■ Work required:
The reply should contain every entry exactly as given, with no pictures in it.

■ Material provided:
Start of Block

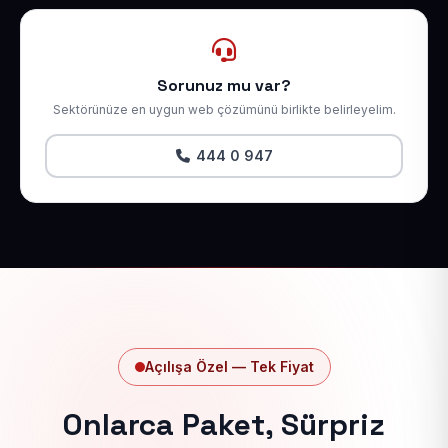
Sorunuz mu var?
Sektörünüze en uygun web çözümünü birlikte belirleyelim.
444 0 947
Açılışa Özel — Tek Fiyat
Onlarca Paket, Sürpriz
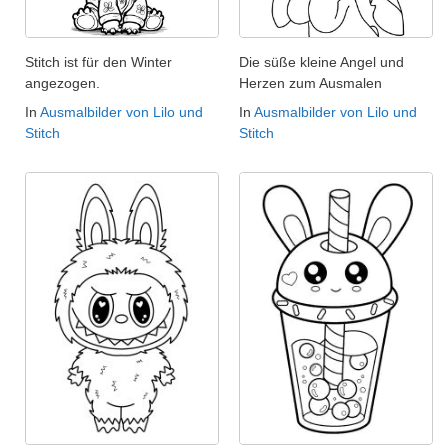
Stitch ist für den Winter
Die süße kleine Angel und
angezogen.
Herzen zum Ausmalen
In
Ausmalbilder von Lilo und
In
Ausmalbilder von Lilo und
Stitch
Stitch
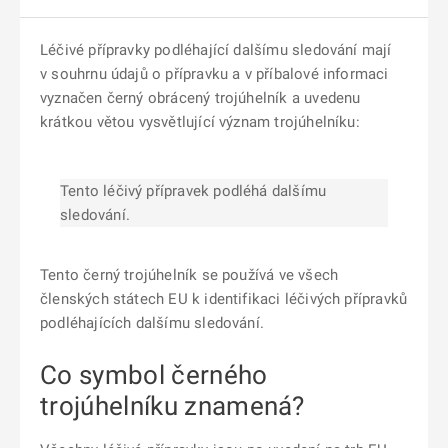
Léčivé přípravky podléhající dalšímu sledování mají
v souhrnu údajů o přípravku a v příbalové informaci
vyznačen černý obrácený trojúhelník a uvedenu
krátkou větou vysvětlující význam trojúhelníku:
Tento léčivý přípravek podléhá dalšímu
sledování.
Tento černý trojúhelník se používá ve všech
členských státech EU k identifikaci léčivých přípravků
podléhajících dalšímu sledování.
Co symbol černého
trojúhelníku znamená?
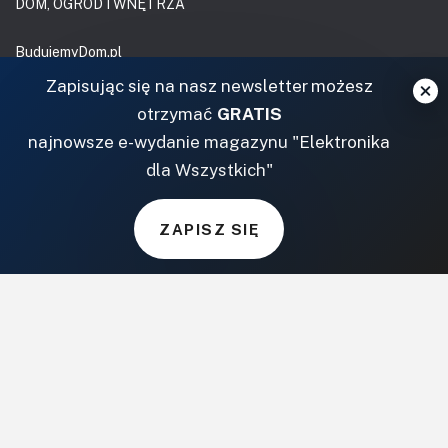
DOM, OGRÓD I WNĘTRZA
BudujemyDom.pl
Projekty.BudujemyDom.pl
Zapisując się na nasz newsletter możesz
CoZaIle.pl
otrzymać
GRATIS
Informator Budownictwa
najnowsze e-wydanie magazynu "Elektronika
ZielonyOgródek.pl
dla Wszystkich"
CzasNaWnetrze.pl
MUZYKA I DŹWIĘK
ZAPISZ SIĘ
Audio.com.pl
MagazynGitarzysta.pl
MagazynPerkusista.pl
EstradaiStudio.pl
ELEKTRONIKA I AUTOMATYKA
ElektronikaB2B.pl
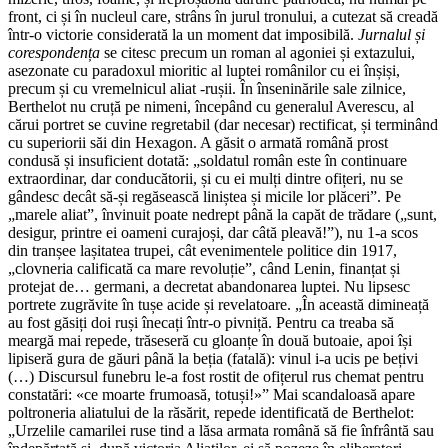
front, ci și în nucleul care, strâns în jurul tronului, a cutezat să creadă
într-o victorie considerată la un moment dat imposibilă.
Jurnalul și
corespondența
se citesc precum un roman al agoniei și extazului,
asezonate cu paradoxul mioritic al luptei românilor cu ei înșiși,
precum și cu vremelnicul aliat -rușii. În înseninările sale zilnice,
Berthelot nu cruță pe nimeni, începând cu generalul Averescu, al
cărui portret se cuvine regretabil (dar necesar) rectificat, și terminând
cu superiorii săi din Hexagon. A găsit o armată română prost
condusă și insuficient dotată: „soldatul român este în continuare
extraordinar, dar conducătorii, și cu ei mulți dintre ofițeri, nu se
gândesc decât să-și regăsească liniștea și micile lor plăceri”. Pe
„marele aliat”, învinuit poate nedrept până la capăt de trădare („sunt,
desigur, printre ei oameni curajoși, dar câtă pleavă!”), nu 1-a scos
din tranșee lașitatea trupei, cât evenimentele politice din 1917,
„clovneria calificată ca mare revoluție”, când Lenin, finanțat și
protejat de… germani, a decretat abandonarea luptei. Nu lipsesc
portrete zugrăvite în tușe acide și revelatoare. „În această dimineață
au fost găsiți doi ruși înecați într-o pivniță. Pentru ca treaba să
meargă mai repede, trăseseră cu gloanțe în două butoaie, apoi își
lipiseră gura de găuri până la beția (fatală): vinul i-a ucis pe bețivi
(…) Discursul funebru le-a fost rostit de ofițerul rus chemat pentru
constatări: «ce moarte frumoasă, totuși!»” Mai scandaloasă apare
poltroneria aliatului de la răsărit, repede identificată de Berthelot:
„Urzelile camarilei ruse tind a lăsa armata română să fie înfrântă sau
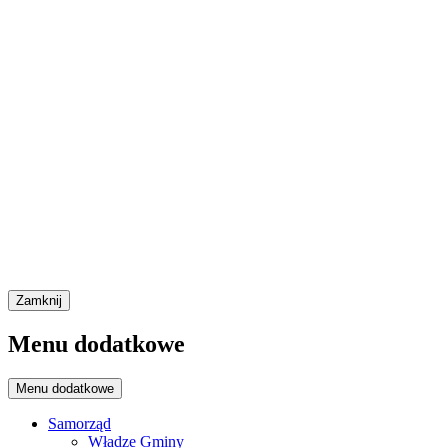
Zamknij
Menu dodatkowe
Menu dodatkowe
Samorząd
Władze Gminy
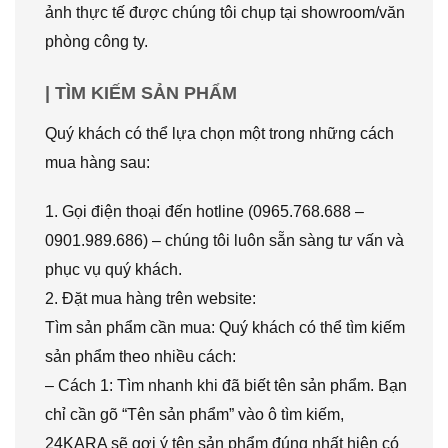
ảnh thực tế được chúng tôi chụp tại showroom/văn
phòng công ty.
| TÌM KIẾM SẢN PHẨM
Quý khách có thể lựa chọn một trong những cách
mua hàng sau:
1. Gọi điện thoại đến hotline (0965.768.688 –
0901.989.686) – chúng tôi luôn sẵn sàng tư vấn và
phục vụ quý khách.
2. Đặt mua hàng trên website:
Tìm sản phẩm cần mua: Quý khách có thể tìm kiếm
sản phẩm theo nhiều cách:
– Cách 1: Tìm nhanh khi đã biết tên sản phẩm. Bạn
chỉ cần gõ “Tên sản phẩm” vào ô tìm kiếm,
24KARA sẽ gợi ý tên sản phẩm đúng nhất hiện có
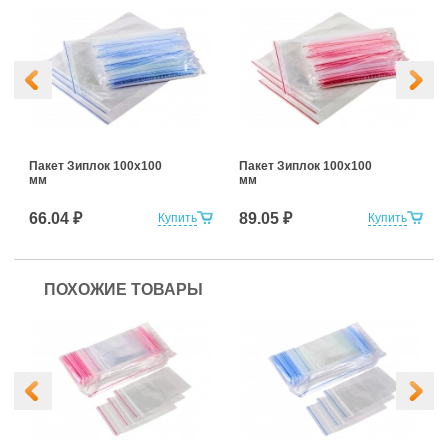
Пакет Зиплок 100х100
Пакет Зиплок 100х100
мм
мм
66.04 ₽
89.05 ₽
Купить
Купить
ПОХОЖИЕ ТОВАРЫ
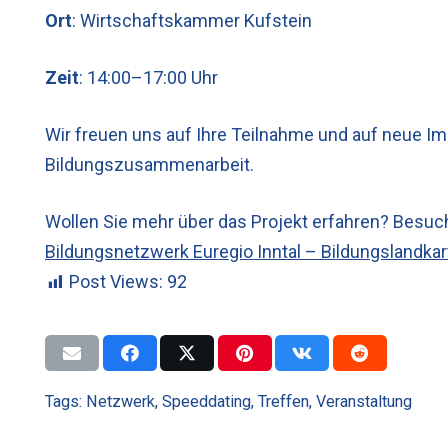
Ort
: Wirtschaftskammer Kufstein
Zeit
: 14:00–17:00 Uhr
Wir freuen uns auf Ihre Teilnahme und auf neue Im
Bildungszusammenarbeit.
Wollen Sie mehr über das Projekt erfahren? Besuc
Bildungsnetzwerk Euregio Inntal – Bildungslandkar
Post Views:
92
Tags:
Netzwerk
,
Speeddating
,
Treffen
,
Veranstaltung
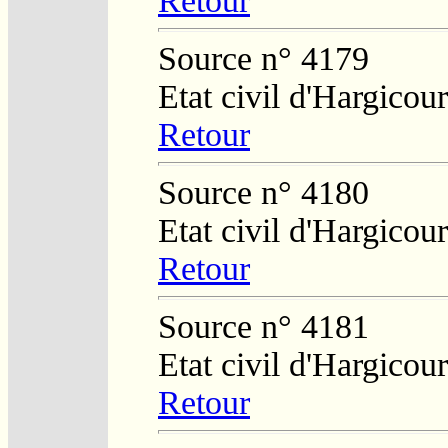
Retour
Source n° 4179
Etat civil d'Hargicour
Retour
Source n° 4180
Etat civil d'Hargicour
Retour
Source n° 4181
Etat civil d'Hargicour
Retour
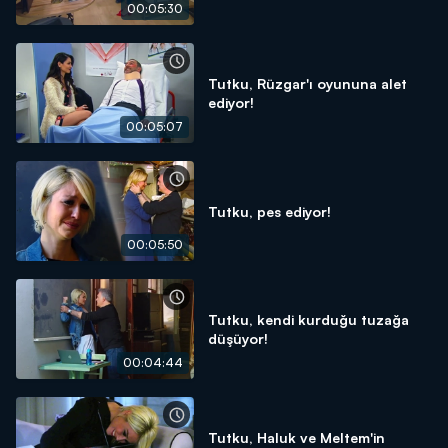
00:05:30
Tutku, Rüzgar'ı oyununa alet
ediyor!
00:05:07
Tutku, pes ediyor!
00:05:50
Tutku, kendi kurduğu tuzağa
düşüyor!
00:04:44
Tutku, Haluk ve Meltem'in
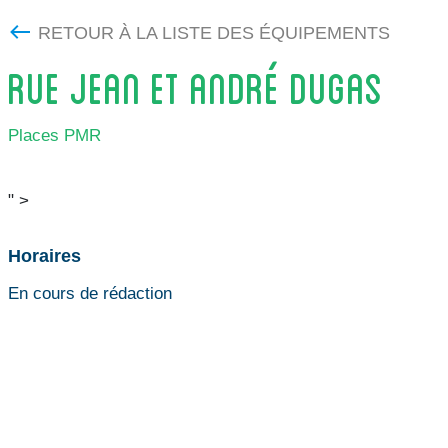
RETOUR À LA LISTE DES ÉQUIPEMENTS
RUE JEAN ET ANDRÉ DUGAS
Places PMR
" >
Horaires
En cours de rédaction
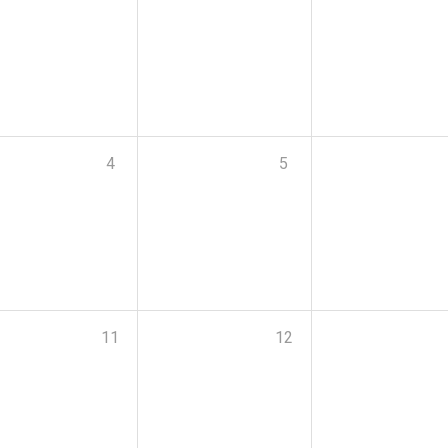
4
5
11
12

End of Block

■ Answer box:
Sorunuz mu var?
Sektörünüze en uygun web çözümünü birlikte belirleyelim.
444 0 947
Açılışa Özel — Tek Fiyat
Onlarca Paket, Sürpriz
Stitch ist für den Winter
Die süße kleine Angel und
angezogen.
Herzen zum Ausmalen
In
Ausmalbilder von Lilo und
In
Ausmalbilder von Lilo und
Stitch
Stitch
Léčivé přípravky podléhající dalšímu sledování mají
v souhrnu údajů o přípravku a v příbalové informaci
vyznačen černý obrácený trojúhelník a uvedenu
krátkou větou vysvětlující význam trojúhelníku:
Tento léčivý přípravek podléhá dalšímu
sledování.
Tento černý trojúhelník se používá ve všech
členských státech EU k identifikaci léčivých přípravků
podléhajících dalšímu sledování.
Co symbol černého
trojúhelníku znamená?
DOM, OGRÓD I WNĘTRZA
BudujemyDom.pl
Projekty.BudujemyDom.pl
Zapisując się na nasz newsletter możesz
CoZaIle.pl
otrzymać
GRATIS
Informator Budownictwa
najnowsze e-wydanie magazynu "Elektronika
ZielonyOgródek.pl
dla Wszystkich"
CzasNaWnetrze.pl
MUZYKA I DŹWIĘK
ZAPISZ SIĘ
Audio.com.pl
MagazynGitarzysta.pl
MagazynPerkusista.pl
EstradaiStudio.pl
ELEKTRONIKA I AUTOMATYKA
ElektronikaB2B.pl
front, ci și în nucleul care, strâns în jurul tronului, a cutezat să creadă
într-o victorie considerată la un moment dat imposibilă.
Jurnalul și
corespondența
se citesc precum un roman al agoniei și extazului,
asezonate cu paradoxul mioritic al luptei românilor cu ei înșiși,
precum și cu vremelnicul aliat -rușii. În înseninările sale zilnice,
Berthelot nu cruță pe nimeni, începând cu generalul Averescu, al
cărui portret se cuvine regretabil (dar necesar) rectificat, și terminând
cu superiorii săi din Hexagon. A găsit o armată română prost
condusă și insuficient dotată: „soldatul român este în continuare
extraordinar, dar conducătorii, și cu ei mulți dintre ofițeri, nu se
gândesc decât să-și regăsească liniștea și micile lor plăceri”. Pe
„marele aliat”, învinuit poate nedrept până la capăt de trădare („sunt,
desigur, printre ei oameni curajoși, dar câtă pleavă!”), nu 1-a scos
din tranșee lașitatea trupei, cât evenimentele politice din 1917,
„clovneria calificată ca mare revoluție”, când Lenin, finanțat și
protejat de… germani, a decretat abandonarea luptei. Nu lipsesc
portrete zugrăvite în tușe acide și revelatoare. „În această dimineață
au fost găsiți doi ruși înecați într-o pivniță. Pentru ca treaba să
meargă mai repede, trăseseră cu gloanțe în două butoaie, apoi își
lipiseră gura de găuri până la beția (fatală): vinul i-a ucis pe bețivi
(…) Discursul funebru le-a fost rostit de ofițerul rus chemat pentru
constatări: «ce moarte frumoasă, totuși!»” Mai scandaloasă apare
poltroneria aliatului de la răsărit, repede identificată de Berthelot:
„Urzelile camarilei ruse tind a lăsa armata română să fie înfrântă sau
Zamknij
Menu dodatkowe
Menu dodatkowe
Samorząd
Władze Gminy
ảnh thực tế được chúng tôi chụp tại showroom/văn
phòng công ty.
| TÌM KIẾM SẢN PHẨM
Quý khách có thể lựa chọn một trong những cách
mua hàng sau:
1. Gọi điện thoại đến hotline (0965.768.688 –
0901.989.686) – chúng tôi luôn sẵn sàng tư vấn và
phục vụ quý khách.
2. Đặt mua hàng trên website:
Tìm sản phẩm cần mua: Quý khách có thể tìm kiếm
sản phẩm theo nhiều cách:
– Cách 1: Tìm nhanh khi đã biết tên sản phẩm. Bạn
chỉ cần gõ “Tên sản phẩm” vào ô tìm kiếm,
24KARA sẽ gợi ý tên sản phẩm đúng nhất hiện có
Пакет Зиплок 100х100
Пакет Зиплок 100х100
мм
мм
66.04 ₽
89.05 ₽
Купить
Купить
ПОХОЖИЕ ТОВАРЫ
Ort
: Wirtschaftskammer Kufstein
Zeit
: 14:00–17:00 Uhr
Wir freuen uns auf Ihre Teilnahme und auf neue Im
Bildungszusammenarbeit.
Wollen Sie mehr über das Projekt erfahren? Besuc
Bildungsnetzwerk Euregio Inntal – Bildungslandkar
Post Views:
92
Tags:
Netzwerk
,
Speeddating
,
Treffen
,
Veranstaltung
Retour
Source n° 4179
Etat civil d'Hargicour
Retour
Source n° 4180
Etat civil d'Hargicour
Retour
Source n° 4181
Etat civil d'Hargicour
Retour
00:05:30
Tutku, Rüzgar'ı oyununa alet
ediyor!
00:05:07
Tutku, pes ediyor!
00:05:50
Tutku, kendi kurduğu tuzağa
düşüyor!
00:04:44
Tutku, Haluk ve Meltem'in
RETOUR À LA LISTE DES ÉQUIPEMENTS
RUE JEAN ET ANDRÉ DUGAS
Places PMR
" >
Horaires
En cours de rédaction
4
5
11
12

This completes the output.